Reminds me of my seafaring days.
You needed a hammer, a grease gun and a tin of paint.
If it should move, grease it.
If it didn't move, paint it.
If it should move but didn't, hit it with the hammer............


----------



## nicholsong (May 26, 2009)

Hymervanman said:


> Reminds me of my seafaring days.
> You needed a hammer, a grease gun and a tin of paint.
> If it should move, grease it.
> If it didn't move, paint it.
> If it should move but didn't, hit it with the hammer............


OK that sorts out the crew, but what about the ship? :lol:


----------



## Hymervanman (Aug 20, 2010)

nicholsong said:


> OK that sorts out the crew, but what about the ship? :lol:


Well in my day the ship was made of wood and the men were made of steel :wink: :wink: :wink:


----------



## nicholsong (May 26, 2009)

Hymervanman said:


> nicholsong said:
> 
> 
> > OK that sorts out the crew, but what about the ship? :lol:
> ...


Well!

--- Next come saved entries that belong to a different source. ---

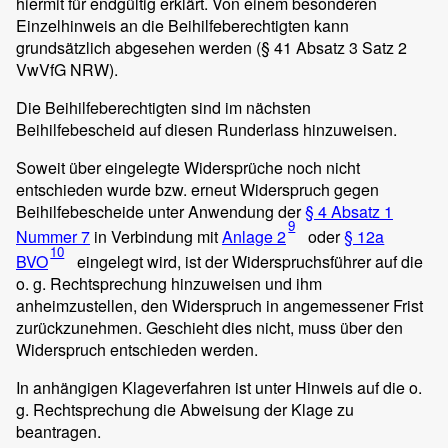
hiermit für endgültig erklärt. Von einem besonderen
Einzelhinweis an die Beihilfeberechtigten kann
grundsätzlich abgesehen werden (§ 41 Absatz 3 Satz 2
VwVfG NRW).
Die Beihilfeberechtigten sind im nächsten
Beihilfebescheid auf diesen Runderlass hinzuweisen.
Soweit über eingelegte Widersprüche noch nicht
entschieden wurde bzw. erneut Widerspruch gegen
Beihilfebescheide unter Anwendung der
§ 4 Absatz 1
9
Nummer 7
in Verbindung mit
Anlage 2
oder
§ 12a
10
BVO
eingelegt wird, ist der Widerspruchsführer auf die
o. g. Rechtsprechung hinzuweisen und ihm
anheimzustellen, den Widerspruch in angemessener Frist
zurückzunehmen. Geschieht dies nicht, muss über den
Widerspruch entschieden werden.
In anhängigen Klageverfahren ist unter Hinweis auf die o.
g. Rechtsprechung die Abweisung der Klage zu
beantragen.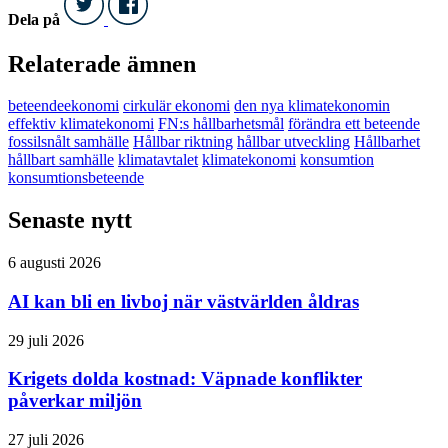
Dela på
Relaterade ämnen
beteendeekonomi
cirkulär ekonomi
den nya klimatekonomin
effektiv klimatekonomi
FN:s hållbarhetsmål
förändra ett beteende
fossilsnålt samhälle
Hållbar riktning
hållbar utveckling
Hållbarhet
hållbart samhälle
klimatavtalet
klimatekonomi
konsumtion
konsumtionsbeteende
Senaste nytt
6 augusti 2026
AI kan bli en livboj när västvärlden åldras
29 juli 2026
Krigets dolda kostnad: Väpnade konflikter
påverkar miljön
27 juli 2026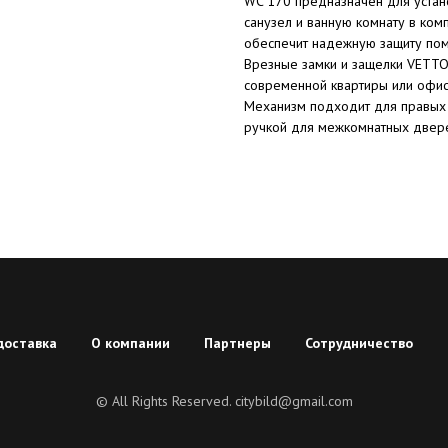
WC 170 предназначен для устан
санузел и ванную комнату в ком
обеспечит надежную защиту по
Врезные замки и защелки VETTO
современной квартиры или офи
Механизм подходит для правых 
ручкой для межкомнатных двер
доставка
О компании
Партнеры
Сотрудничество
© All Rights Reserved. citybild@gmail.com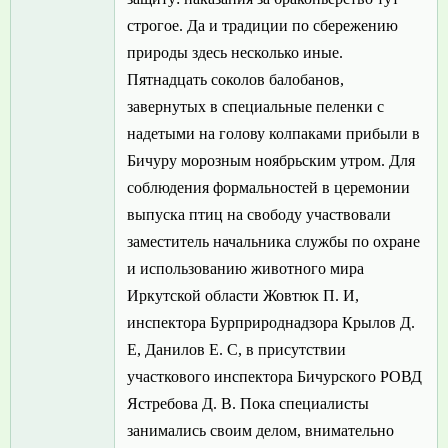
строгое. Да и традиции по сбережению
природы здесь несколько иные.
Пятнадцать соколов балобанов,
завернутых в специальные пеленки с
надетыми на голову колпаками прибыли в
Бичуру морозным ноябрьским утром. Для
соблюдения формальностей в церемонии
выпуска птиц на свободу участвовали
заместитель начальника службы по охране
и использованию животного мира
Иркутской области Жовтюк П. И,
инспектора Бурприроднадзора Крылов Д.
Е, Данилов Е. С, в присутствии
участкового инспектора Бичурского РОВД
Ястребова Д. В. Пока специалисты
занимались своим делом, внимательно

Shivver me timbers!

You must have served in minesweepers!

[Greece still has some of our old ones and probably will have for some years now, even if they cannot afford the fuel]

Geoff


----------



## barryd (May 9, 2008)

Hey! Spooky! That's my exact tool kit that got our aging kontiki around Europe for five months! Well that and sheer luck.

I did buy a fancy toolkit before we left but have been unable to find it for the entire trip. Probably just as well. It's amazing how much stuff you can fix with wd40 though


----------



## KeithChesterfield (Mar 12, 2010)

From my days as a Printing machine operative -

When in doubt - give it a clout!

The bigger the doubt - the bigger the clout!


----------